Title: An unusual stroke etiology: Delayed cerebral vasospasm
Case Report Body:
Introduction: Symptomatic cerebral vasospasm is well described with subarachnoid hemorrhage and traumatic brain injury. However, it is rarely reported after brain tumor resection and is even rarer after posterior fossa tumor surgeries. It can be easily mistaken for other issues such as cerebral edema, infection, or surgical injury. Timely diagnosis and treatment are extremely important for the patient's outcome and prognosis.

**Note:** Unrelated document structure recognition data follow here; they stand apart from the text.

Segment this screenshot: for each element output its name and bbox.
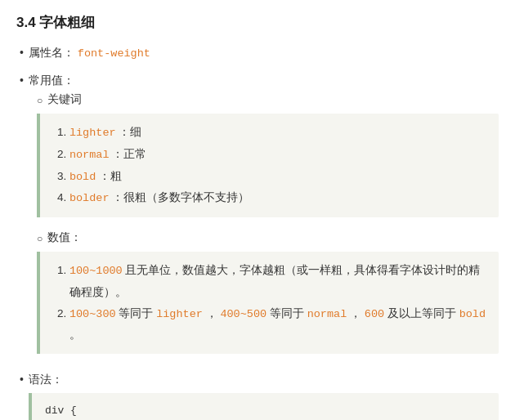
num-desc-2e: 及以上等同于 [387, 307, 456, 319]
syntax-content: 语法： div { font-weight: bold; } div { fon… [29, 370, 499, 420]
num-code-3: lighter [156, 308, 203, 320]
keyword-desc-1: ：细 [119, 126, 141, 138]
keyword-desc-2: ：正常 [112, 148, 146, 160]
common-values-label: 常用值： [29, 74, 74, 87]
keyword-code-2: normal [69, 149, 110, 161]
sub-dot-keywords: ○ [37, 92, 43, 109]
num-values-code-block: 100~1000 且无单位，数值越大，字体越粗（或一样粗，具体得看字体设计时的精… [37, 252, 499, 354]
syntax-label: 语法： [29, 373, 63, 386]
bullet-dot-common: • [20, 71, 24, 89]
keyword-item-3: bold ：粗 [69, 166, 487, 188]
num-desc-1: 且无单位，数值越大，字体越粗（或一样粗，具体得看字体设计时的精确程度）。 [69, 264, 481, 298]
num-code-2: 100~300 [69, 308, 116, 320]
keyword-code-4: bolder [69, 192, 110, 204]
bullet-dot-attr: • [20, 43, 24, 61]
common-values-content: 常用值： ○ 关键词 lighter ：细 normal ：正常 [29, 71, 499, 362]
num-code-7: bold [459, 308, 486, 320]
attr-name-item: • 属性名： font-weight [20, 43, 499, 63]
attr-name-label: 属性名： font-weight [29, 43, 150, 63]
num-item-2: 100~300 等同于 lighter ， 400~500 等同于 normal… [69, 303, 487, 346]
num-item-1: 100~1000 且无单位，数值越大，字体越粗（或一样粗，具体得看字体设计时的精… [69, 260, 487, 302]
attr-name-value: font-weight [78, 47, 150, 60]
keyword-code-1: lighter [69, 127, 116, 139]
sub-dot-num: ○ [37, 230, 43, 247]
num-values-label: 数值： [47, 230, 82, 245]
num-desc-2f: 。 [69, 328, 81, 341]
common-values-item: • 常用值： ○ 关键词 lighter ：细 normal [20, 71, 499, 362]
section-title: 3.4 字体粗细 [16, 13, 499, 32]
syntax-code-block-1: div { font-weight: bold; } [29, 393, 499, 420]
num-desc-2c: 等同于 [270, 307, 304, 319]
syntax-line-1: div { [45, 401, 486, 420]
keyword-desc-4: ：很粗（多数字体不支持） [112, 191, 249, 203]
keyword-desc-3: ：粗 [99, 170, 122, 182]
keyword-item-4: bolder ：很粗（多数字体不支持） [69, 187, 487, 209]
num-code-6: 600 [365, 308, 384, 320]
num-code-5: normal [307, 308, 347, 320]
bullet-dot-syntax: • [20, 370, 24, 388]
keywords-sub-label: 关键词 [47, 92, 82, 107]
keywords-code-block: lighter ：细 normal ：正常 bold ：粗 bolder [37, 114, 499, 217]
keyword-code-3: bold [69, 171, 96, 183]
keywords-header: ○ 关键词 [37, 92, 499, 109]
keywords-list: lighter ：细 normal ：正常 bold ：粗 bolder [52, 122, 487, 209]
num-values-header: ○ 数值： [37, 230, 499, 247]
num-desc-2d: ， [350, 307, 361, 319]
num-desc-2b: ， [206, 307, 217, 319]
keywords-sub: ○ 关键词 lighter ：细 normal ：正常 [37, 92, 499, 354]
syntax-item: • 语法： div { font-weight: bold; } div { f… [20, 370, 499, 420]
num-code-1: 100~1000 [69, 265, 123, 277]
keyword-item-2: normal ：正常 [69, 144, 487, 166]
num-desc-2a: 等同于 [119, 307, 153, 319]
num-code-4: 400~500 [220, 308, 266, 320]
attr-name-text: 属性名： [29, 46, 74, 59]
keyword-item-1: lighter ：细 [69, 122, 487, 144]
num-values-list: 100~1000 且无单位，数值越大，字体越粗（或一样粗，具体得看字体设计时的精… [52, 260, 487, 346]
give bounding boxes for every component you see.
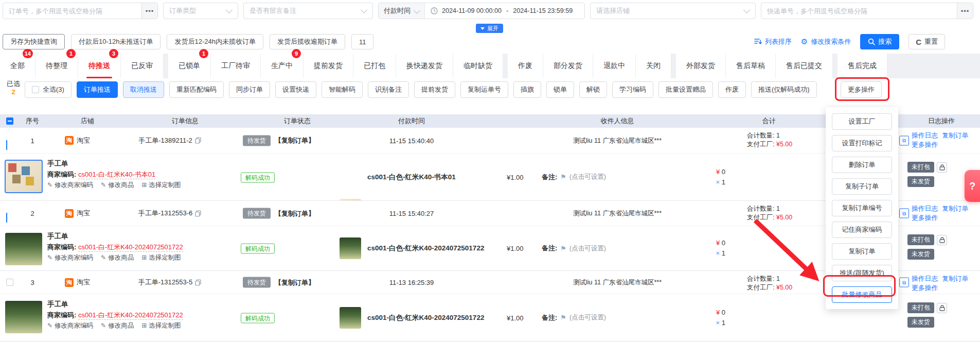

Description: A previously healthy 8-year-old girl presented to ED with history of recurrent vomiting, ataxia, and severe headache for 3 months. An urgent MRI demonstrated posterior fossa lobulated mass with significant obstructive hydrocephalus. She underwent posterior fossa craniotomy and decompression of the brainstem. Post-operative course was uneventful. The biopsy confirmed pilocytic astrocytoma. After 1 week, she underwent further brainstem decompression and removal of the residual tumor. Post-operative course was complicated by depressed level of consciousness. An urgent MRI within 24 hours was unremarkable, and showed no evidence of obvious residual mass. Despite neuroprotective measures, her neurological status continued to decline, with noticeably weak brain stem reflexes and absent patient-triggered breaths. A follow up MRI revealed bilateral cerebral parenchymal watershed infarctions affecting the frontal, parietal, and occipital lobes. An MRA showed progressive narrowing of the supraclinoid internal carotid arteries, MCA, and ACA bilaterally, suggestive of cerebral vasospasm. Multidisciplinary team decision was to continue conservative management. She had a prolonged ICU stay and underwent tracheostomy. She was ultimately transferred to a rehabilitation center for intensive physiotherapy. The follow up demonstrated a score 5 of Modified Rankin Scale severe disability.
Conclusion: Delayed cerebral ischemia caused by vasospasm after intracranial tumor resection is extremely rare in children. A high index of suspicion is required to establish timely diagnosis and avoid misguided therapy. Early aggressive management such as triple-H (hypervolemia, hemodilution, and hypertension) therapy, calcium channel blockers and endovascular interventions may prevent disease progression.